Technical Abstract: We report leaf feeding, disease occurrence and associated indigenous herbivore/fungal pathogen communities on the introduced wetland species Ludwigia hexapetala at Guntersville Reservoir, AL. Plant populations were sampled on three dates from May to September, 2014. A complex of indigenous herbivore and funga, taxa mostly known from other Ludwigia spp., resulted in peak feeding and disease occurrence of 88% and 92% of sampled leaves, respectively. Herbivore damage declined over the growing season from 78 to 21% of sampled leaves while disease symptom occurrence increased from 0 to 80%. Total leaf damage from both herbivory and disease was determined by software image analyses of floating and aerial leaves and reached a maximum of 14% total reduction in photosynthetic tissues by September 2014. Aerial leaves were more commonly affected by disease symptoms while floating leaves had a greater incidence of herbivore damage.

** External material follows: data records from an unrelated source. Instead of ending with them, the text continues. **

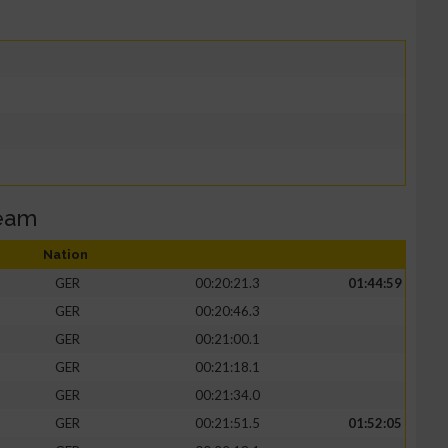
Team
Nation
GER
00:20:21.3
01:44:59
GER
00:20:46.3
GER
00:21:00.1
GER
00:21:18.1
GER
00:21:34.0
GER
00:21:51.5
01:52:05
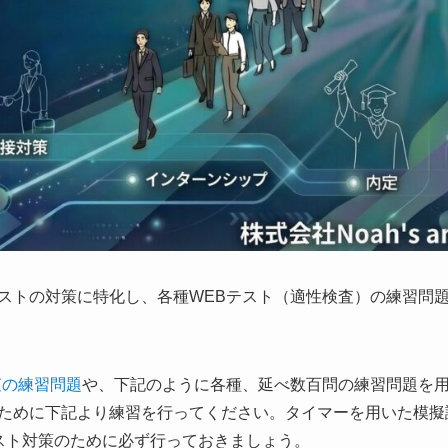
ストの対策に特化し、各種WEBテスト（適性検査）の練習問
査の練習問題
や、下記のように各種、延べ数百問の練習問題を
るために下記より練習を行ってください。タイマーを用いた模擬
スト対策のために必ず行っておきましょう。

Fourteen insect herbivore and 7 fungal taxa were associated with L. hexapetala at Guntersville Reservoir. Despite clear impacts and presence of damaging taxa, L. hexapetala continues to persist as a nuisance species at this and other sites in southeastern U.S. These results, along with past surveys and literature review, also demonstrate the ability of common Ludwigia arthropod herbivores in the US to host-switch between Ludwigia spp., raising the question as to whether potential biocontrol agents of L. hexapetala collected outside the U.S. will be sufficiently host-specific to present little to no risk to native Ludwigia spp.